Specific examples of why we strongly OPPOSE SB 117 include the following:

Because a person would have to be convicted twice within five years before being charged with a felony-level offense, someone could, in front of witnesses, literally burn an animal alive or beat it to death over a long period of time and only be charged with a misdemeanor unless he did something similar within a five-year period.

Numerous new exemptions for prosecution of abuses to livestock, poultry, domestic furbearers, circuses, and rodeo animals are added. Animals that are presently covered by the animal abuse laws would no longer be protected from abusive owners and their employees. Recent examples would include the donkey that was dragged behind a pickup truck and the pheasant that was stomped on the field at a football game.

It semantically reduces the seriousness of the failure to provide necessary food, water, and shelter for non-excluded animals (dogs and cats and other household pets) from "animal cruelty" to "animal neglect." An attorney could argue that a client should not be judged harshly for allowing a dog to freeze to death in sub-zero weather because it was merely a case of neglect, not cruelty.
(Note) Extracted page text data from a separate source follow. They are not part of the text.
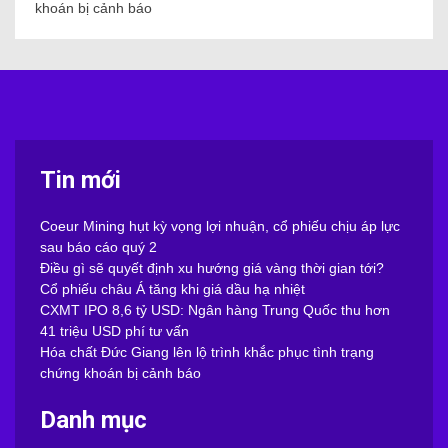
khoán bị cảnh báo
Tin mới
Coeur Mining hụt kỳ vọng lợi nhuận, cổ phiếu chịu áp lực
sau báo cáo quý 2
Điều gì sẽ quyết định xu hướng giá vàng thời gian tới?
Cổ phiếu châu Á tăng khi giá dầu hạ nhiệt
CXMT IPO 8,6 tỷ USD: Ngân hàng Trung Quốc thu hơn
41 triệu USD phí tư vấn
Hóa chất Đức Giang lên lộ trình khắc phục tình trạng
chứng khoán bị cảnh báo
Danh mục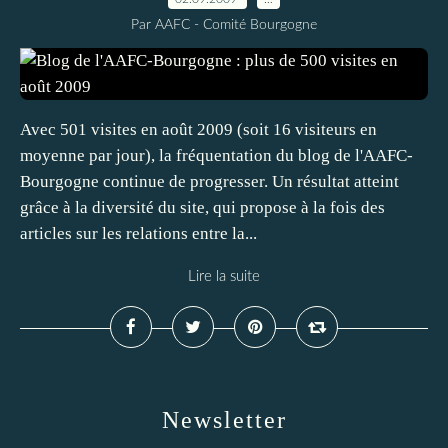
Par AAFC - Comité Bourgogne
Avec 501 visites en août 2009 (soit 16 visiteurs en
moyenne par jour), la fréquentation du blog de l'AAFC-
Bourgogne continue de progresser. Un résultat atteint
grâce à la diversité du site, qui propose à la fois des
articles sur les relations entre la...
Lire la suite
Newsletter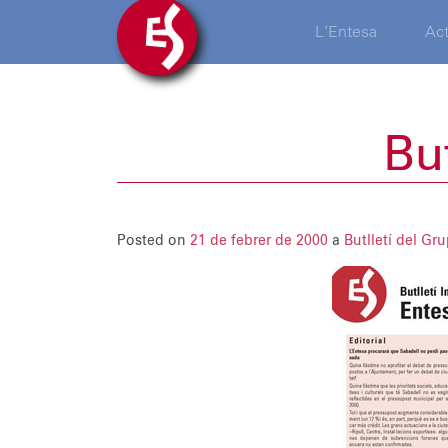
L’Entesa
Act
But
Posted on
21 de febrer de 2000
a
Butlletí del Gr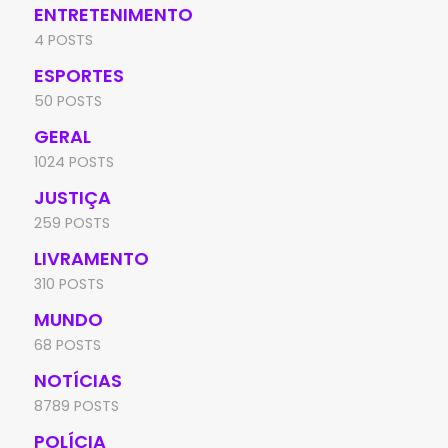
ENTRETENIMENTO
4 POSTS
ESPORTES
50 POSTS
GERAL
1024 POSTS
JUSTIÇA
259 POSTS
LIVRAMENTO
310 POSTS
MUNDO
68 POSTS
NOTÍCIAS
8789 POSTS
POLÍCIA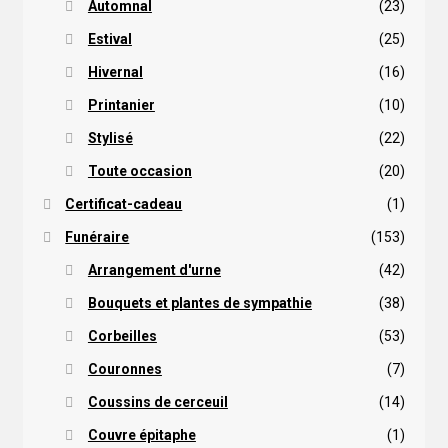
Automnal
(23)
Estival
(25)
Hivernal
(16)
Printanier
(10)
Stylisé
(22)
Toute occasion
(20)
Certificat-cadeau
(1)
Funéraire
(153)
Arrangement d'urne
(42)
Bouquets et plantes de sympathie
(38)
Corbeilles
(53)
Couronnes
(7)
Coussins de cerceuil
(14)
Couvre épitaphe
(1)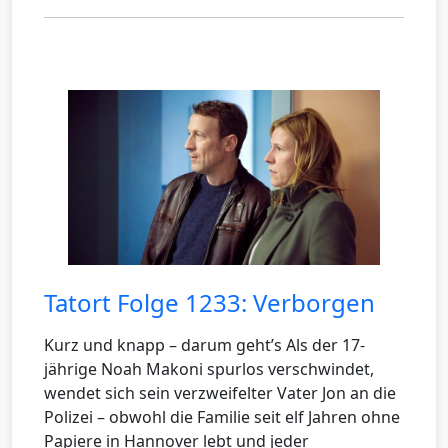
Tatort Folge 1233: Verborgen
Kurz und knapp – darum geht’s Als der 17-
jährige Noah Makoni spurlos verschwindet,
wendet sich sein verzweifelter Vater Jon an die
Polizei – obwohl die Familie seit elf Jahren ohne
Papiere in Hannover lebt und jeder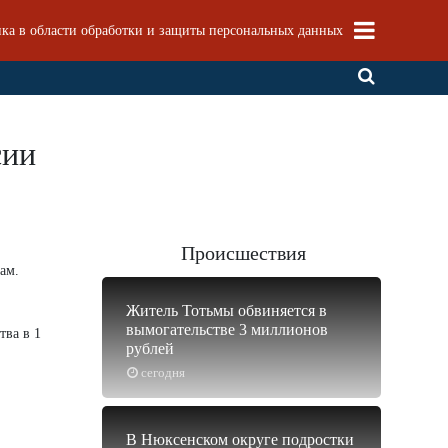
ка в области обработки и защиты персональных данных
сии
Происшествия
ам.
Житель Тотьмы обвиняется в
вымогательстве 3 миллионов
тва в 1
рублей
сегодня
В Нюксенском округе подростки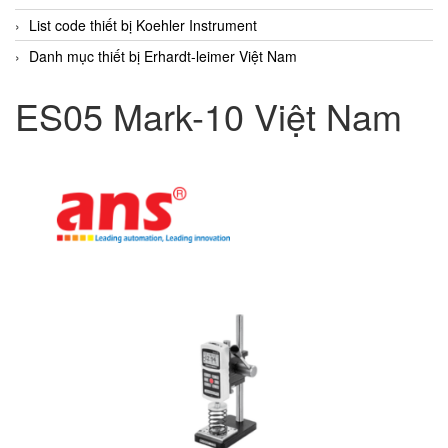
List code thiết bị Koehler Instrument
Danh mục thiết bị Erhardt-leimer Việt Nam
ES05 Mark-10 Việt Nam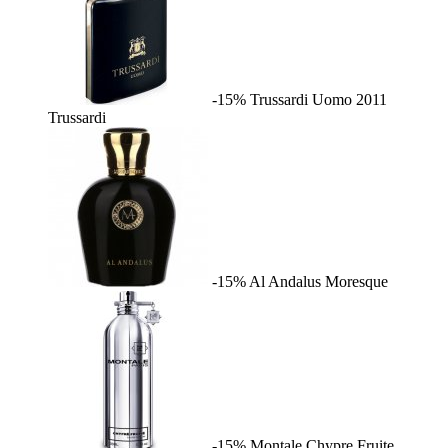
-15%
Trussardi Uomo 2011
Trussardi
-15%
Al Andalus
Moresque
-15%
Montale Chypre Fruite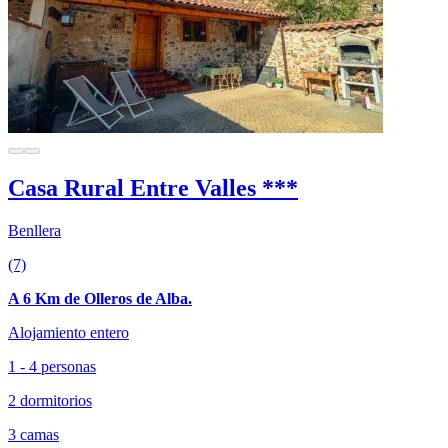
Casa Rural Entre Valles ***
Benllera
(7)
A 6 Km de Olleros de Alba.
Alojamiento entero
1 - 4 personas
2 dormitorios
3 camas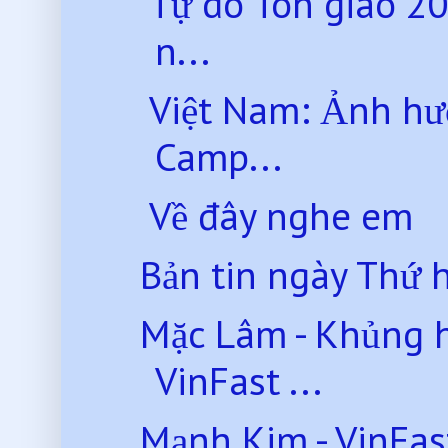
Tự do Tôn giáo 20
n...
Việt Nam: Ảnh hư
Camp...
Về đây nghe em
Bản tin ngày Thứ 
Mặc Lâm - Khủng h
VinFast ...
Mạnh Kim - VinFas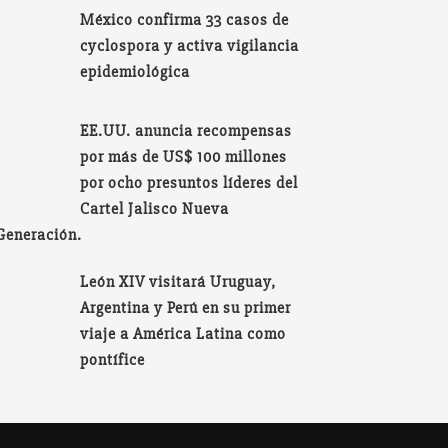
México confirma 33 casos de
cyclospora y activa vigilancia
epidemiológica
EE.UU. anuncia recompensas
por más de US$ 100 millones
por ocho presuntos líderes del
Cartel Jalisco Nueva
Generación.
León XIV visitará Uruguay,
Argentina y Perú en su primer
viaje a América Latina como
pontífice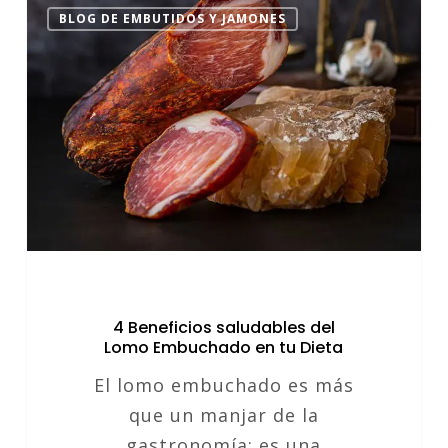
4
BLOG DE EMBUTIDOS Y JAMONES
Beneficios
saludables
del
Lomo
Embuchado
en
tu
Dieta
4 Beneficios saludables del
Lomo Embuchado en tu Dieta
El lomo embuchado es más
que un manjar de la
gastronomía; es una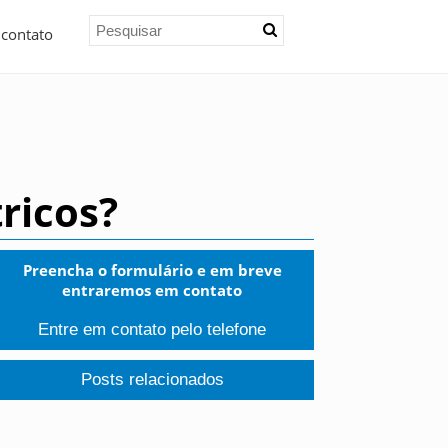
 contato
ricos?
Preencha o formulário e em breve
entraremos em contato
Entre em contato pelo telefone
Posts relacionados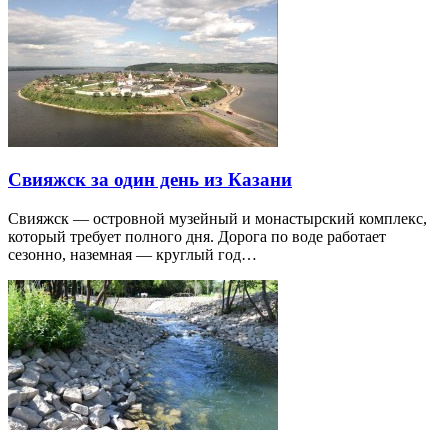
Свияжск за один день из Казани
Свияжск — островной музейный и монастырский комплекс,
который требует полного дня. Дорога по воде работает
сезонно, наземная — круглый год…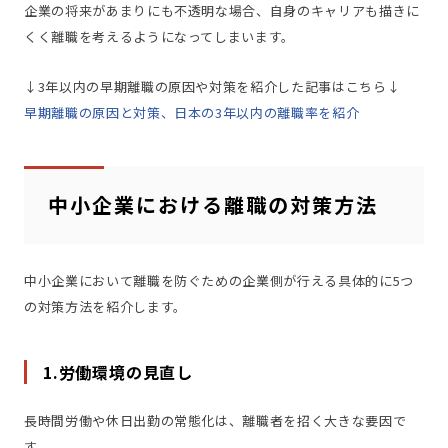
企業の将来があまりにも不透明な場合、自身のキャリアも描きに
くく離職を考えるようになってしまいます。
↓3年以内の早期離職の原因や対策を紹介した記事はこちら↓
早期離職の原因と対策、日本の3年以内の離職率を紹介
中小企業における離職の対策方法
中小企業において離職を防ぐための企業側が行える具体的に5つ
の対策方法を紹介します。
1.労働環境の見直し
長時間労働や休日出勤の常態化は、離職者を招く大きな要因で
す。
It would allow people to kill a dog, cat or any other animal to protect their property from destruction or substantial damage. This is vague enough to allow someone to shoot a neighbor’s dog for digging in their flowerbed or chewing up a neighbor’s child’s toy that the dog found in the defendant’s yard.

It adds further exclusions to prosecution for the handling and discipline of animals or livestock in accordance with accepted animal husbandry or customary farming practices. It could be argued that a person shouldn’t be charged with cruelty for beating his dog senseless or dangling and choking it on a chain.

Throughout the bill, undefined terms are used in its language which will be the basis of endless legal arguments as to the term’s meaning and intent. For "customary farming practices," who decides what is "customary" — the farmer? A group of local farmers? The Utah Farm Bureau? The Utah State Department of Agriculture? Who decides what is meant by "accepted rodeo practices" — the local rodeo operator? The rodeo stock contractor? A rodeo judge? The Professional Rodeo Cowboys Association? The International Gay Rodeo Association?

This law reflects attitudes that were reasonable in trhe 1800's and are no longer relevant. For example, it is still a felony to STEAL a horse — which would have been a serious offense when horses were society’s primary means of transportation and labor — but the individual who shot Crookneck the horse 50 times in the belly and left him to die a slow, agonizing death could only be charged with a misdemeanor.

The established strong link between violence to animals and violence against other human beings is reason enough to support SB 102. The flaws and weaknesses outlined above are more than sufficient arguments for opposing SB 117.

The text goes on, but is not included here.